- **What is being asked**: With the images removed, write out every line below exactly.

Saved data entries
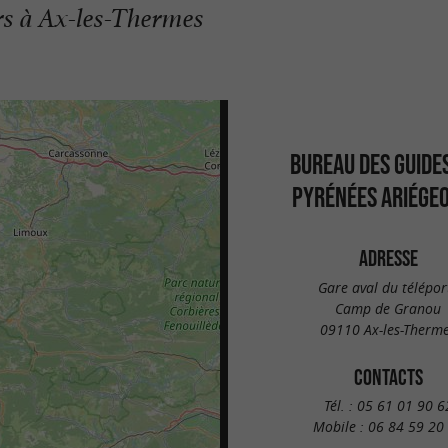
rs à Ax-les-Thermes
BUREAU DES GUIDE
PYRÉNÉES ARIÉGEO
ADRESSE
Gare aval du télépor
Camp de Granou
09110 Ax-les-Therm
CONTACTS
Tél. :
05 61 01 90 6
Mobile :
06 84 59 20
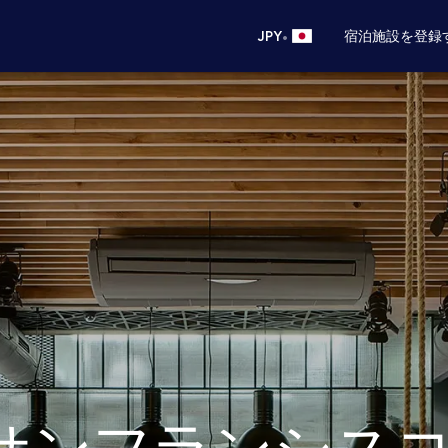
•
JPY
宿泊施設を登録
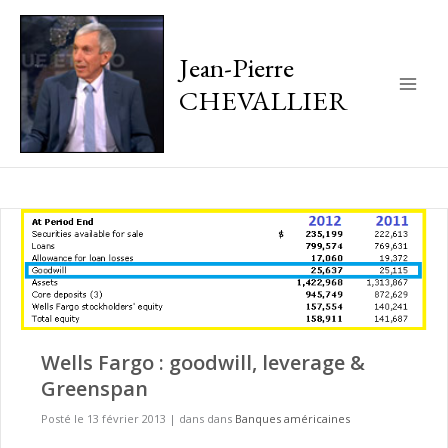
Jean-Pierre
CHEVALLIER
Main
Men
Wells Fargo : goodwill, leverage &
Greenspan
Posté le 13 février 2013
|
dans dans
Banques américaines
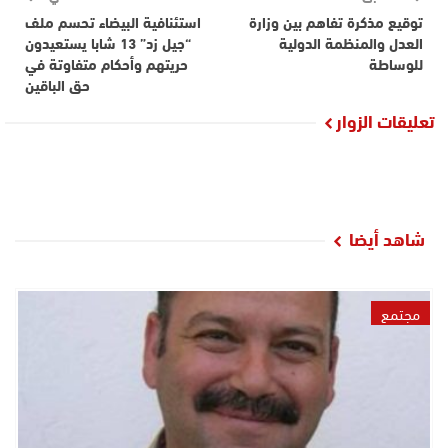
توقيع مذكرة تفاهم بين وزارة
استئنافية البيضاء تحسم ملف
العدل والمنظمة الدولية
“جيل زد” 13 شابا يستعيدون
للوساطة
حريتهم وأحكام متفاوتة في
حق الباقين
تعليقات الزوار
شاهد أيضا
مجتمع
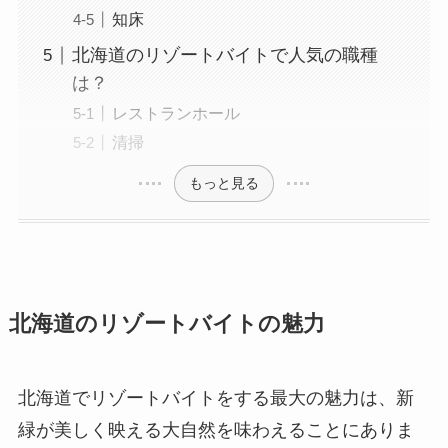
知床
北海道のリゾートバイトで人気の職種
は？
レストランホール
清掃
もっと見る
北海道のリゾートバイトの魅力
北海道でリゾートバイトをする最大の魅力は、新
緑が美しく映える大自然を味わえることにありま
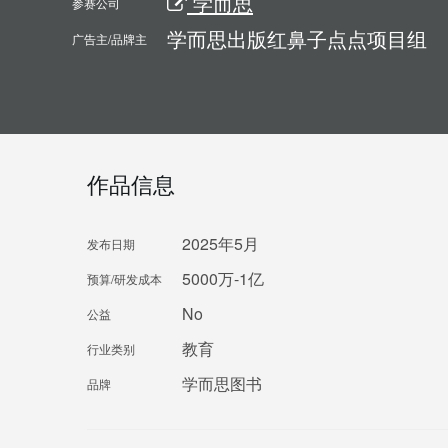
学而思
参赛公司
学而思出版红鼻子点点项目组
广告主/品牌主
作品信息
2025年5月
发布日期
5000万-1亿
预算/研发成本
No
公益
教育
行业类别
学而思图书
品牌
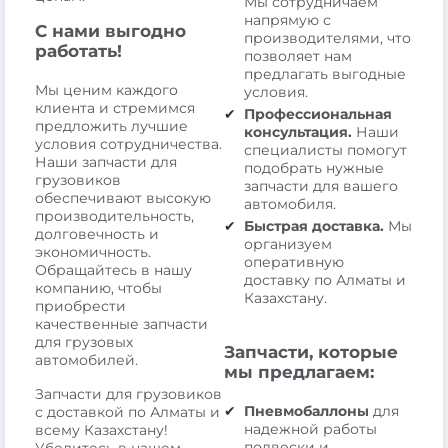
Мы сотрудничаем
напрямую с
С нами выгодно
производителями, что
работать!
позволяет нам
предлагать выгодные
Мы ценим каждого
условия.
клиента и стремимся
Профессиональная
предложить лучшие
консультация.
Наши
условия сотрудничества.
специалисты помогут
Наши запчасти для
подобрать нужные
грузовиков
запчасти для вашего
обеспечивают высокую
автомобиля.
производительность,
Быстрая доставка.
Мы
долговечность и
организуем
экономичность.
оперативную
Обращайтесь в нашу
доставку по Алматы и
компанию, чтобы
Казахстану.
приобрести
качественные запчасти
для грузовых
Запчасти, которые
автомобилей.
мы предлагаем:
Запчасти для грузовиков
Пневмобаллоны
для
с доставкой по Алматы и
надежной работы
всему Казахстану!
подвески и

- **Result of the task**:
rs à Ax-les-Thermes
BUREAU DES GUIDE
PYRÉNÉES ARIÉGEO
ADRESSE
Gare aval du télépor
Camp de Granou
09110 Ax-les-Therm
CONTACTS
Tél. :
05 61 01 90 6
Mobile :
06 84 59 20
•
JPY
宿泊施設を登録
Jean-Pierre
CHEVALLIER
Main
Men
Wells Fargo : goodwill, leverage &
Greenspan
Posté le 13 février 2013
|
dans dans
Banques américaines
توقيع مذكرة تفاهم بين وزارة
استئنافية البيضاء تحسم ملف
العدل والمنظمة الدولية
“جيل زد” 13 شابا يستعيدون
للوساطة
حريتهم وأحكام متفاوتة في
حق الباقين
تعليقات الزوار
شاهد أيضا
مجتمع
知床
北海道のリゾートバイトで人気の職種
は？
レストランホール
清掃
もっと見る
北海道のリゾートバイトの魅力
北海道でリゾートバイトをする最大の魅力は、新
緑が美しく映える大自然を味わえることにありま
学而思
参赛公司
学而思出版红鼻子点点项目组
广告主/品牌主
作品信息
2025年5月
发布日期
5000万-1亿
预算/研发成本
No
公益
教育
行业类别
学而思图书
品牌
Мы сотрудничаем
напрямую с
С нами выгодно
производителями, что
работать!
позволяет нам
предлагать выгодные
Мы ценим каждого
условия.
клиента и стремимся
Профессиональная
предложить лучшие
консультация.
Наши
условия сотрудничества.
специалисты помогут
Наши запчасти для
подобрать нужные
грузовиков
запчасти для вашего
обеспечивают высокую
автомобиля.
производительность,
Быстрая доставка.
Мы
долговечность и
организуем
экономичность.
оперативную
Обращайтесь в нашу
доставку по Алматы и
компанию, чтобы
Казахстану.
приобрести
качественные запчасти
для грузовых
Запчасти, которые
автомобилей.
мы предлагаем:
Запчасти для грузовиков
Пневмобаллоны
для
с доставкой по Алматы и
надежной работы
всему Казахстану!
подвески и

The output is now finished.